• [WHAT IS REQUIRED]: In the entries, find all lines that hold the word "enter" and copy them.

*** Opening of RECORDS TO PROCESS ***

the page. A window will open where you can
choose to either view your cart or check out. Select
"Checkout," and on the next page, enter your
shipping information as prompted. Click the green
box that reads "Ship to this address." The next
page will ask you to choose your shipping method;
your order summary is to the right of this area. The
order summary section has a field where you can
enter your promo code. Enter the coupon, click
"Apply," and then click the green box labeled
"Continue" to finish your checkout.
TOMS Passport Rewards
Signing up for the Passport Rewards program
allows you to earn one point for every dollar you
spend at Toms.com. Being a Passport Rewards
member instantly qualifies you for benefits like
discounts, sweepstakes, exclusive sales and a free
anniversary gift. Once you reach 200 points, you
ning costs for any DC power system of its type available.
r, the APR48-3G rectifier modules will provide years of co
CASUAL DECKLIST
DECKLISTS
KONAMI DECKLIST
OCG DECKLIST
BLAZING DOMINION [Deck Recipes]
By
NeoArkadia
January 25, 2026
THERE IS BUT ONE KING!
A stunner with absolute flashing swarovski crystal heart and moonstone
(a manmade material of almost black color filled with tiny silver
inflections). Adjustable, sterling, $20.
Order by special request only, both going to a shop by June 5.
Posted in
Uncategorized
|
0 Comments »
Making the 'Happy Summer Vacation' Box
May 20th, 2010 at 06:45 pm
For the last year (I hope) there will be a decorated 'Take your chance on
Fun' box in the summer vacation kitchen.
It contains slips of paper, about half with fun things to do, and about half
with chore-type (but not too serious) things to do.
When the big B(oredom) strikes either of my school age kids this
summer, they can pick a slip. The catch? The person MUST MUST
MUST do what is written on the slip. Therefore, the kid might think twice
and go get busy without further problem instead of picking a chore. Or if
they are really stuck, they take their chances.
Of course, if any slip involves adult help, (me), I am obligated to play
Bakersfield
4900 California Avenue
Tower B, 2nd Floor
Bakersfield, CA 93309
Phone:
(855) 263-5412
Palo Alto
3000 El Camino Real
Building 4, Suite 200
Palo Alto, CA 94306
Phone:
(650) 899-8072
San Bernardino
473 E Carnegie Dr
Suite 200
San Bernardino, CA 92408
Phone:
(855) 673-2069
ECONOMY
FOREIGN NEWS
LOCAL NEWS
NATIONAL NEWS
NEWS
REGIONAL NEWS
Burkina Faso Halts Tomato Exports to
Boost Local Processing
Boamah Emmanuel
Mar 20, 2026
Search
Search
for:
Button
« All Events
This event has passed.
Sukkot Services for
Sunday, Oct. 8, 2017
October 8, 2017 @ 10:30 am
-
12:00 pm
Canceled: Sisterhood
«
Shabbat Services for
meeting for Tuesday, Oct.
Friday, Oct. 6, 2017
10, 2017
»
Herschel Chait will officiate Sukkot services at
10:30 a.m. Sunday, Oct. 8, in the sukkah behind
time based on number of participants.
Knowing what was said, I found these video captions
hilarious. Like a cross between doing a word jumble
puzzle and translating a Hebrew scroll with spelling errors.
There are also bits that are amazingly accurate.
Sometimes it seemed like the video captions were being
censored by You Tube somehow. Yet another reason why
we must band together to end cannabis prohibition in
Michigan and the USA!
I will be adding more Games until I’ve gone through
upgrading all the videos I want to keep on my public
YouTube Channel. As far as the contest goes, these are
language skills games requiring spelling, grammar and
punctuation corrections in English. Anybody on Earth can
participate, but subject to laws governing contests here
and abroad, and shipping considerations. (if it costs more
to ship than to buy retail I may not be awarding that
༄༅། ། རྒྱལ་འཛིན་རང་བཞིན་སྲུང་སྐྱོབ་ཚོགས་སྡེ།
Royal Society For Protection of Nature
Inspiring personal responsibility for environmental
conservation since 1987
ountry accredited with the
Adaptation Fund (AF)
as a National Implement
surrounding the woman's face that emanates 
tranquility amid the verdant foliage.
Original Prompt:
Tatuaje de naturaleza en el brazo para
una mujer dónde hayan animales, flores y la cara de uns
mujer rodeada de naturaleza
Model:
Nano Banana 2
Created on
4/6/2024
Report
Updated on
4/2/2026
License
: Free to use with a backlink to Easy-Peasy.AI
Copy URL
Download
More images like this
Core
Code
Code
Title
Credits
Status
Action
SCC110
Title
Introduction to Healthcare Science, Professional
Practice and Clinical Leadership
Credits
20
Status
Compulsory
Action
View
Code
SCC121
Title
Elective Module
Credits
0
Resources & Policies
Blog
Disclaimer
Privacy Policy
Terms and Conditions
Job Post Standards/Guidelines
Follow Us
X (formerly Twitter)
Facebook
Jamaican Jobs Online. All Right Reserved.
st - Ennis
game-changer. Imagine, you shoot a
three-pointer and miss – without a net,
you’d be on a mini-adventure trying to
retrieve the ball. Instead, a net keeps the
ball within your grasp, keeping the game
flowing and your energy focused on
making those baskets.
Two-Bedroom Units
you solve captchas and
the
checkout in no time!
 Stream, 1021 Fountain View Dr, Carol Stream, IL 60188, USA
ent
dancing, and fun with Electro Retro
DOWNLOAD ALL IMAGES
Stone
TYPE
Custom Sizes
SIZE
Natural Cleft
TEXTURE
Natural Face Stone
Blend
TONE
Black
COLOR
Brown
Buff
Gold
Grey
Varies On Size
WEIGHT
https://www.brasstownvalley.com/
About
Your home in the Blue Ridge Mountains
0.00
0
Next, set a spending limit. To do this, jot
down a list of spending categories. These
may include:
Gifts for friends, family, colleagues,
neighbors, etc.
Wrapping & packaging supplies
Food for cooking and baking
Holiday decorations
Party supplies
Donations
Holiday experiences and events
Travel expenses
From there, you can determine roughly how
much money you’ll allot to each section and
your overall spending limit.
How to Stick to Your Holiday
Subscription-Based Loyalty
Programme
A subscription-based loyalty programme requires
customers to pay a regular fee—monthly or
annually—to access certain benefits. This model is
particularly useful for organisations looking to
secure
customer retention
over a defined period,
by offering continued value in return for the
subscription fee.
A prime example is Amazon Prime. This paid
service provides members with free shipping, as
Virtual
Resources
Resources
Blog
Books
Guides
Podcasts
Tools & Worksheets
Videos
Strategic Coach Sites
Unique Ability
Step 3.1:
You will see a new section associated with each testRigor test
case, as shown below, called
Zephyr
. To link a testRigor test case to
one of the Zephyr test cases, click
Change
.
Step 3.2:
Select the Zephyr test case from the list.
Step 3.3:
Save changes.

*** Close of RECORDS TO PROCESS ***

• [RESULT FOR THIS TASK]:
"Checkout," and on the next page, enter your
enter your promo code. Enter the coupon, click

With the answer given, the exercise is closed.